Building a Complete Forecasting Pipeline
Until now, we learned individual concepts — trend, seasonality, models, and evaluation.
In real projects, these steps are never used in isolation. They are connected together into a forecasting pipeline.
This lesson shows how everything fits together — logically and visually.
A Real-World Scenario
Imagine you work for a food delivery company.
You are asked to forecast daily order volume so the company can:
- Schedule delivery staff
- Prepare inventory
- Avoid delays during peak days
Let’s build a simple but realistic forecasting pipeline for this situation.
Step 1: Understanding the Raw Data
Every pipeline starts with raw data.
Below is a simulated daily order count:
- Orders slowly increase as the business grows
- Weekly seasonality (weekends are busier)
- Some random noise
import numpy as np
import matplotlib.pyplot as plt
np.random.seed(4)
days = np.arange(140)
trend = 0.2 * days
seasonal = 10 * np.sin(2 * np.pi * days / 7)

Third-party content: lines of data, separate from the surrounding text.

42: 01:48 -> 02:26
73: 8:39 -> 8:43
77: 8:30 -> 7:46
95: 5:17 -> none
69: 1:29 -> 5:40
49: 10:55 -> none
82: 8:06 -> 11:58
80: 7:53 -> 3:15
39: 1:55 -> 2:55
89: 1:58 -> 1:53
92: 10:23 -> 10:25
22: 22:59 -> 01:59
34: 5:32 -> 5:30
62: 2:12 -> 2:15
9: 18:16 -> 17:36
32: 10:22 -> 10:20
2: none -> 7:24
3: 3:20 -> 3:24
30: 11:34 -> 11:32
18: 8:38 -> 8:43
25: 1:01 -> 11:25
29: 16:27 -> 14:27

noise = np.random.normal(0, 4, size=140)
orders = 80 + trend + seasonal + noise
plt.figure(figsize=(9,4))
plt.plot(orders)
plt.title("Daily Orders")
plt.show()
From this plot, we can already observe:
- A slow upward trend
- Clear weekly repetition
- Some randomness
This visual understanding is critical before modeling.
Step 2: Train–Test Split (Time-Aware)
We never train on future data.
So we split the series:
- Past → training
- Future → testing
train = orders[:120]
test = orders[120:]
This mirrors how forecasting works in the real world:
You only know the past when predicting the future.

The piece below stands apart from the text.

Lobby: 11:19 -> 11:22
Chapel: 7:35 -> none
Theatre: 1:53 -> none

Step 3: Choose a Baseline Model
Before using complex models, we start simple.
A common baseline is the naive forecast:
Tomorrow’s value ≈ today’s value.
forecast = np.repeat(train[-1], len(test))
This forecast:
- Ignores trend
- Ignores seasonality
- Sets a performance baseline
Any serious model must beat this.
Step 4: Evaluate the Forecast
We compare predictions against actual future values.
Visual comparison comes first.
plt.figure(figsize=(9,4))
plt.plot(test, label="Actual")
plt.plot(forecast, label="Forecast")
plt.legend()
plt.show()
What we see:
- Actual orders keep changing
- Forecast stays flat
This tells us the model is too simple.
Step 5: Residual Analysis
Residuals show what the model failed to capture.
residuals = test - forecast
plt.figure(figsize=(9,4))
plt.plot(residuals)
plt.title("Residuals")
plt.show()
Residuals are not random.
They still contain:
- Trend
- Seasonality
That means the model is underfitting.
Step 6: Improve the Pipeline
Now we know what to fix.
Next steps usually include:
- Removing trend (differencing)
- Modeling seasonality (SARIMA, features)
- Using ML or deep learning models
The pipeline repeats:
Build → Visualize → Evaluate → Improve
Why Pipelines Matter
Without a pipeline:
- Models are built randomly
- Evaluation is unreliable
- Production failures are common
With a pipeline:
- Decisions are systematic
- Errors are visible early
- Models improve logically
Practice Questions
Q1. Why do we always start with a simple baseline?
Q2. What does structured residuals indicate?
Key Takeaways
- Forecasting is a process, not a single model
- Visualization guides every decision
- Evaluation tells what to improve next
- Strong pipelines lead to reliable forecasts
From the next lesson onward, we move into stronger classical forecasting models.